These services, now running smoothly in your Gitpod workspace, are ready to handle real-time data processing and visualization, allowing you to dive right into the project.

oceanbase database


Setting up Jitsu and Metabase

Once your Gitpod environment is up and running, the next step is to configure Jitsu and Metabase to connect with OceanBase.

Jitsu Setup

In Jitsu, the first thing you need to do is to add a new data destination. Since OceanBase is compatible with MySQL, you can select the MySQL database type from the list. As Jitsu and OceanBase are running in the same network within your Gitpod workspace, you can use localhost or 127.0.0.1 as the hostname. The port to connect to OceanBase is 2881.

oceanbase database


In Jitsu, you can also add a website that sends the data. Remember to store the write keys for both frontend and backend.

Metabase Setup

Setting up Metabase is a similar process. Metabase runs on port 4000 in the Gitpod workspace. You need to connect OceanBase as the data source in Metabase. Like with Jitsu, you can use localhost or 127.0.0.1 as the hostname to connect to OceanBase.

oceanbase database


By setting up Jitsu and Metabase in this way, you create a pipeline where user events are captured by Jitsu, stored in OceanBase, and visualized and analyzed in Metabase. This setup forms the basis of our real-time user analytics pipeline.
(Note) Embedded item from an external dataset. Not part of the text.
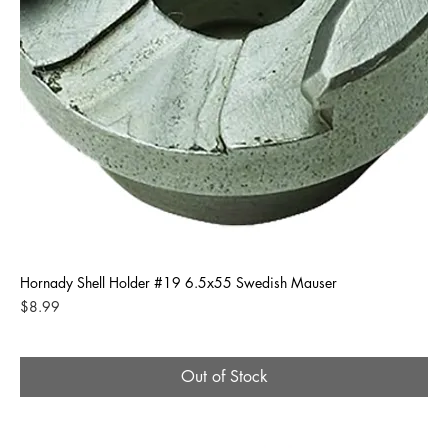
Hornady Shell Holder #19 6.5x55 Swedish Mauser
Price
$8.99
Out of Stock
The next step will be using Jitsu’s frontend SDK to capture events.

Capturing events in a demo app

The next critical step in our user analytics pipeline is capturing user events. For this, we’ll use Jitsu’s frontend SDK in combination with a SvelteKit demo app.

Setting Up the demo app

To start, we’ll create an app folder in the root directory of our project. This folder will hold our SvelteKit demo app. We'll clone an open-source SvelteKit app into this folder using the following command:

git clone https://github.com/tsukhu/sveltekit-demo.git .
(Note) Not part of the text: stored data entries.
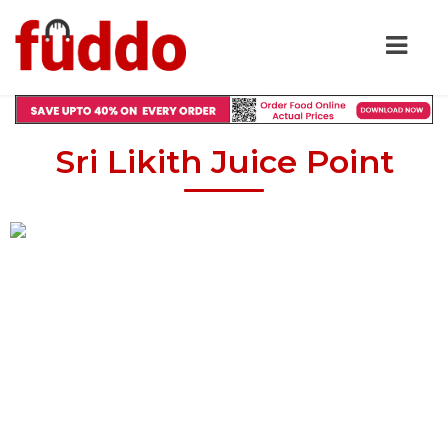
Sri Likith Juice Point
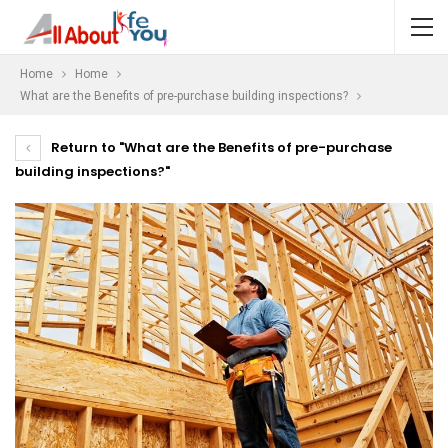
Home
Home
What are the Benefits of pre-purchase building inspections?
Return to "What are the Benefits of pre-purchase
building inspections?"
Once the app is cloned, we need to install its dependencies. In the terminal, navigate to the app directory and run npm install. This command will install all the necessary packages for the SvelteKit app.

With all the packages installed, we can now start our development server. Run npm run dev in the terminal. This command will start the SvelteKit app, and you can access it directly in your Gitpod workspace.

This demo SvelteKit app contains a user authentication module and several demo functionalities, including logging in with Google, a Todo list app, and a counter app. It can be used to mimic what’s happening in a real-world app: Users register or log in to an app, and use the functionalities of the app.

oceanbase database

With the SvelteKit demo app up and running, we can now integrate Jitsu’s frontend SDK to capture user events. This setup enables us to mimic real-world user interactions and test our user analytics pipeline.

Using the Jitsu SDK in the demo app

The Jitsu SDK, available as the @jitsu/js NPM package, enables you to track events directly from your JavaScript code. It's isomorphic, meaning it can be used in both browser and Node.js environments.

To install the Jitsu SDK, you’ll need to run the following command in your terminal:

npm install @jitsu/js

This command adds the @jitsu/js package to your project, making the Jitsu analytics functions available for use.

Now we can go back to our SvelteKit code to add the event tracking code. First, under the /src/action folders folder, we can add a jitsu.ts file with the following code.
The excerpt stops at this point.